The cp application, it seems, has recently been taught to use FIEMAP to find holes in files. The idea is to optimize the copying of such files by not even reading the holes; that way, the need to zero-fill pages (in the kernel) and compare them against pages full of zeros (in user space) can be eliminated. It seems like a better way of doing things.

Somewhere along the way, Chris Mason got word that cp was corrupting files on btrfs filesystems. The problem, naturally enough, was that FIEMAP was reporting holes where none should exist. The root cause was that FIEMAP was not prepared to deal with regions of a file which have been written to, but which do not actually have blocks assigned yet. The delayed allocation mechanism used by most contemporary filesystems will create exactly that kind of situation, so this is not a theoretical concern.

Chris fixed the problem for btrfs, then decided to see how other filesystems handled the same situation. From his report, xfs handled things well, but ext4 had similar bugs in situations where delayed allocation and real holes came together in the same file. Certain types of bugs, it seems, are likely to turn up in more than one context.
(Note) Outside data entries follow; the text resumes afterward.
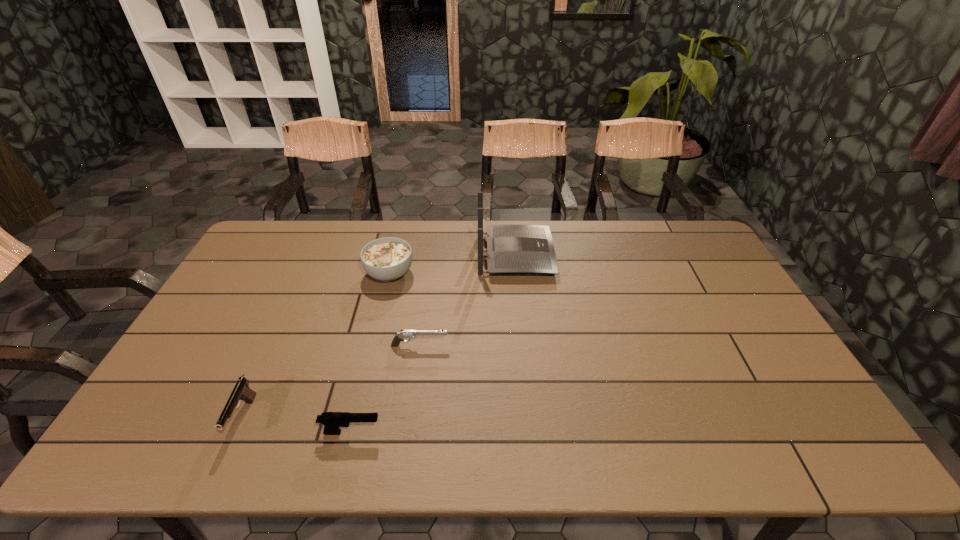 The height and width of the screenshot is (540, 960). I want to click on soup bowl present at the far edge, so pyautogui.click(x=387, y=259).

In the image, there is a desktop. Identify the location of free space at the far edge. [x=468, y=231].

Locate an element on the screen. The height and width of the screenshot is (540, 960). vacant space at the near edge is located at coordinates (511, 451).

In the image, there is a desktop. At what (x,y) coordinates should I click in order to perform the action: click on vacant space at the left edge. Please return your answer as a coordinate pair (x, y). Looking at the image, I should click on click(289, 262).

This screenshot has width=960, height=540. Identify the location of empty location between the router and the shortest object. (468, 301).

Where is `vacant area that lies between the tallest object and the soup bowl`? Image resolution: width=960 pixels, height=540 pixels. vacant area that lies between the tallest object and the soup bowl is located at coordinates (452, 265).

Locate an element on the screen. vacant point located between the tallest object and the farthest pistol is located at coordinates (468, 301).

Identify the location of empty location between the third nearest object and the soup bowl. The image size is (960, 540). (405, 309).

Identify the location of empty location between the tallest object and the leftmost object. (379, 336).

Find the location of a particular element. Image resolution: width=960 pixels, height=540 pixels. unoccupied area between the third farthest object and the rightmost object is located at coordinates (468, 301).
Chris's fix should get into 2.6.38 before the final release; chances are good that an ext4 fix will be fast-tracked as well. Expect stable kernel backports too. In the meantime, be careful when copying recently-written files with new versions of cp on those filesystems.

Index entries for this article
KernelFIEMAP ioctl()


to post comments

Making FIEMAP and delayed allocation play well together

Posted Feb 24, 2011 15:26 UTC (Thu) by dberkholz (guest, #23346) [Link]
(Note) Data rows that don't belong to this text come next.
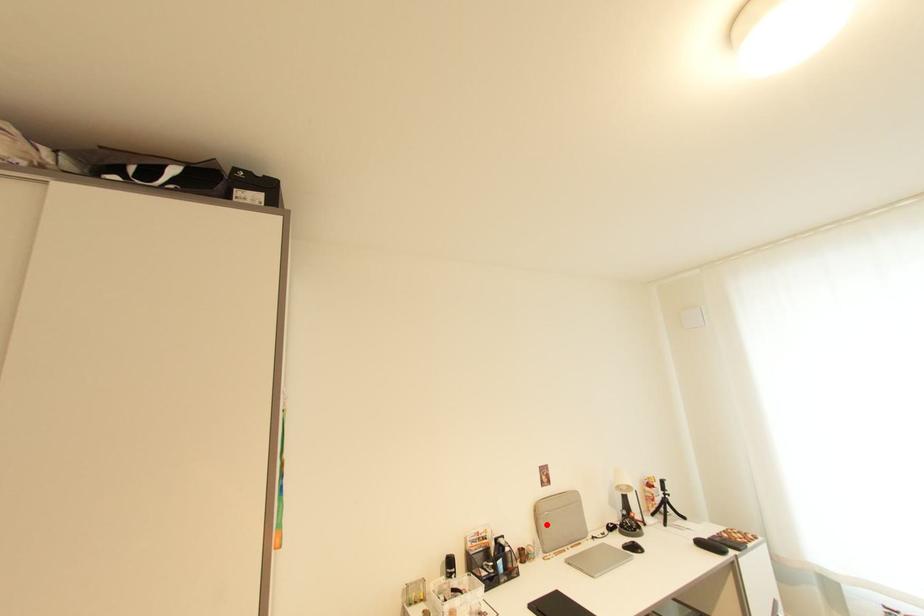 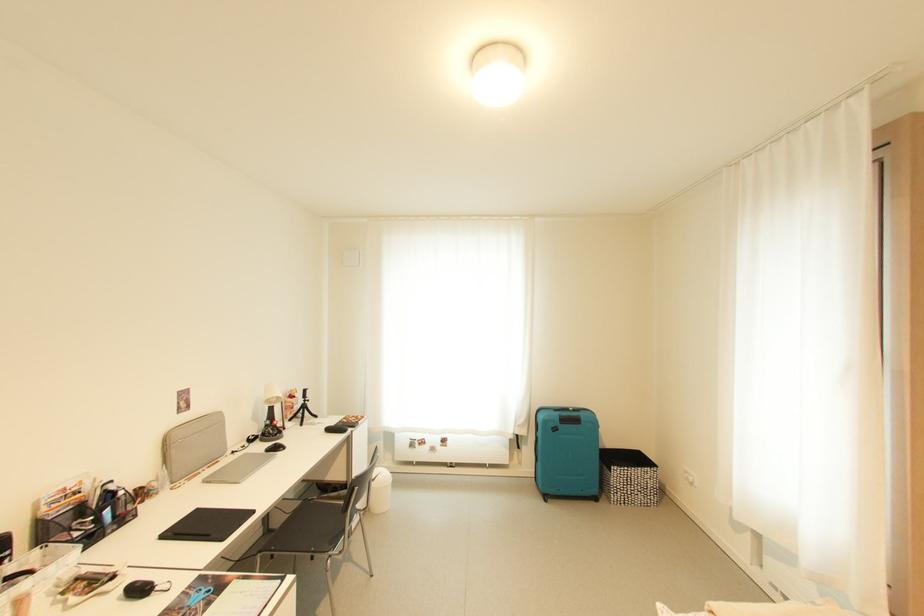 Find the pixel in the second image that matches the highlighted location in the first image.

(177, 455) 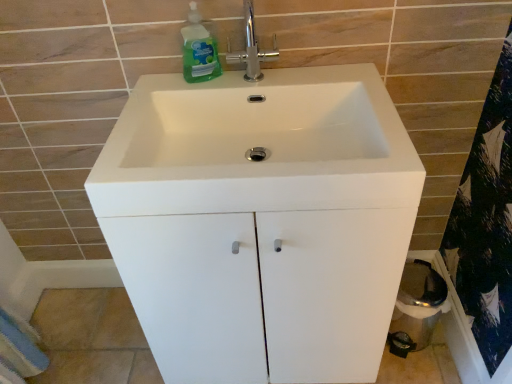 Question: From the image's perspective, relative to white glossy sink at center, is green translucent liquid at upper left above or below?

Choices:
 (A) above
 (B) below

Answer: (A)

Question: Is point (189, 77) closer or farther from the camera than point (288, 127)?

Choices:
 (A) closer
 (B) farther

Answer: (A)

Question: Estimate the real-world distances between objects in this image. Which object is farther from the white glossy cabinet at center?

Choices:
 (A) polished chrome faucet at upper center
 (B) blue textured bath towel at lower left
 (C) green translucent liquid at upper left
 (D) white glossy sink at center

Answer: (B)

Question: Which object is the farthest from the green translucent liquid at upper left?

Choices:
 (A) white glossy cabinet at center
 (B) polished chrome faucet at upper center
 (C) white glossy sink at center
 (D) blue textured bath towel at lower left

Answer: (D) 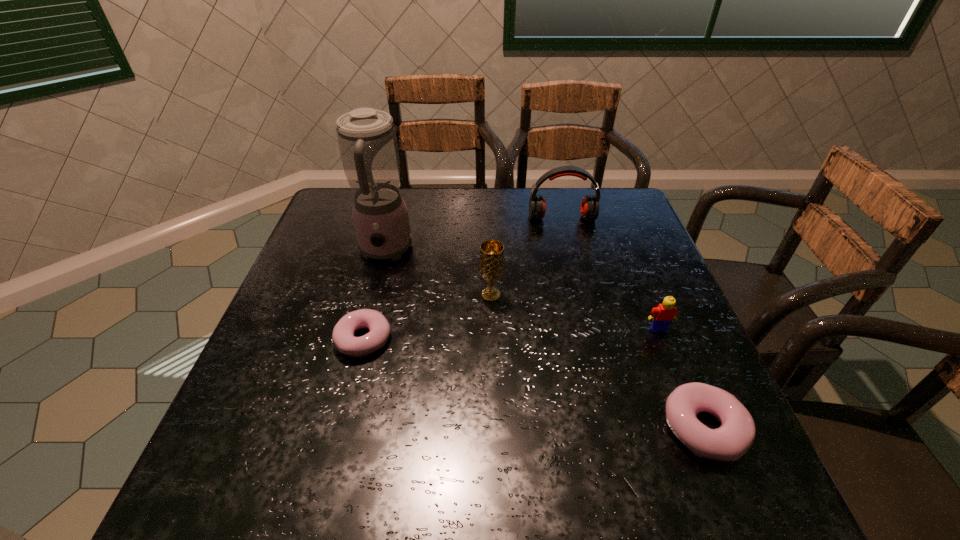 Where is `free location that satisfies the following two spatial constraints: 1. on the ear cups of the nearer doughnut; 2. on the left side of the farthest object`? The height and width of the screenshot is (540, 960). free location that satisfies the following two spatial constraints: 1. on the ear cups of the nearer doughnut; 2. on the left side of the farthest object is located at coordinates [612, 429].

This screenshot has width=960, height=540. I want to click on vacant space that satisfies the following two spatial constraints: 1. on the base of the third object from left to right near the control knob; 2. on the right side of the tallest object, so click(373, 295). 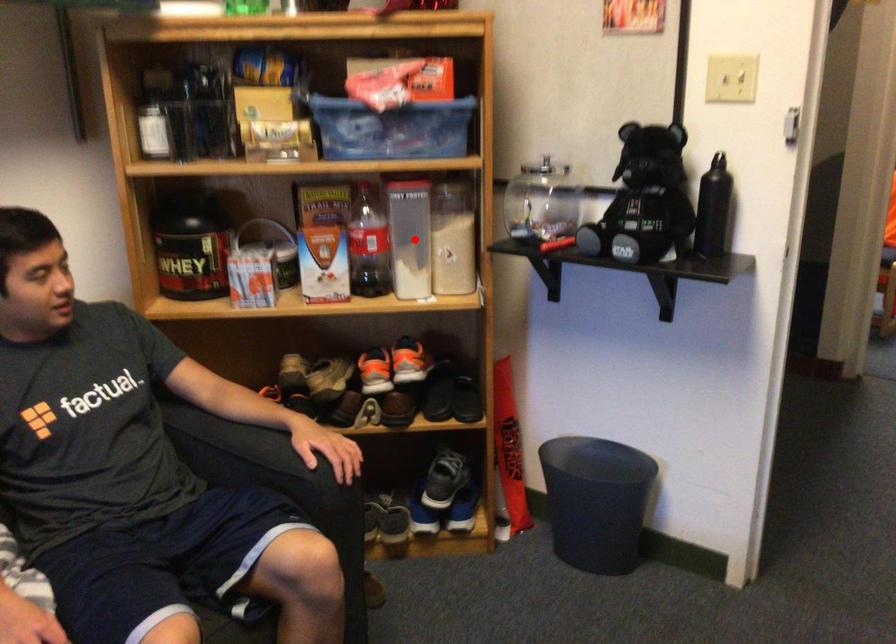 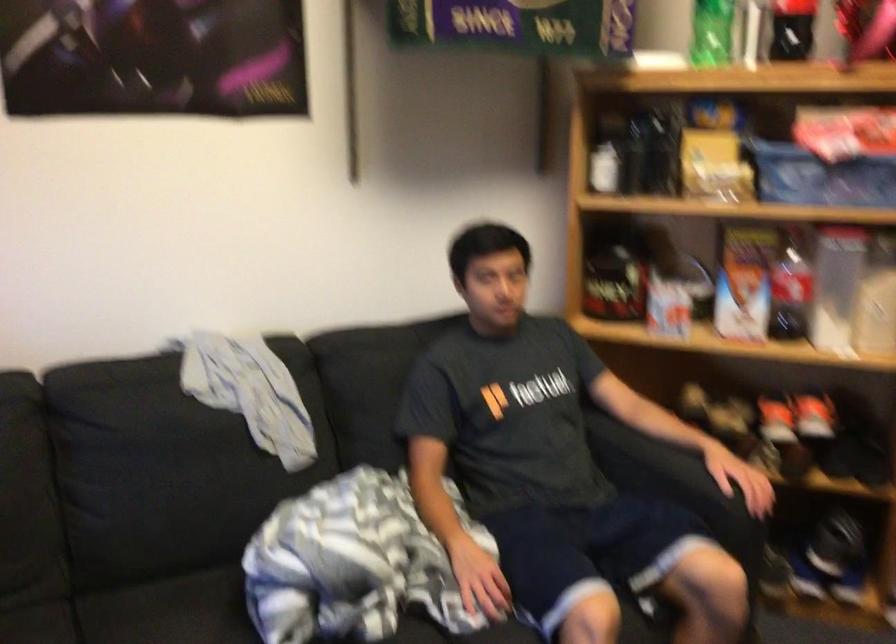 The point at the highlighted location is marked in the first image. Where is the corresponding point in the second image?

(836, 287)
Thanks so much for posting this, I've been hitting this problem for the past few weeks and was totally puzzled. Now I see it correlates with when I installed coreutils 8.10.

Making FIEMAP and delayed allocation play well together

Posted Feb 24, 2011 21:20 UTC (Thu) by dougg (guest, #1894) [Link] (4 responses)

Been looking at the FIEMAP ioctl description in the kernel documentation. That should frighten away any user space folks thinking of using it. For a start it could define what an "extent" is.
Anyway I have a different angle. Will FIEMAP work when a file is opened O_DIRECT? What about when the file is a partition or a disk (with or without O_DIRECT)? When a SCSI disk is opened O_DIRECT the FIEMAP ioctl could map through to the SCSI GET LBA STATUS command. Most likely I'm just dreaming.

Making FIEMAP and delayed allocation play well together

Posted Feb 24, 2011 21:26 UTC (Thu) by corbet (editor, #1) [Link] (3 responses)

An extent is a group of blocks in a file laid out contiguously on disk by the filesystem. It's a filesystem concept, which is what is needed to answer your questions. O_DIRECT shouldn't change anything. If your file descriptor is for a partition or a block device, there's no filesystem, so FIEMAP will make no sense. And FIEMAP cannot possibly map to a low-level SCSI operation, since there is no filesystem knowledge at that level.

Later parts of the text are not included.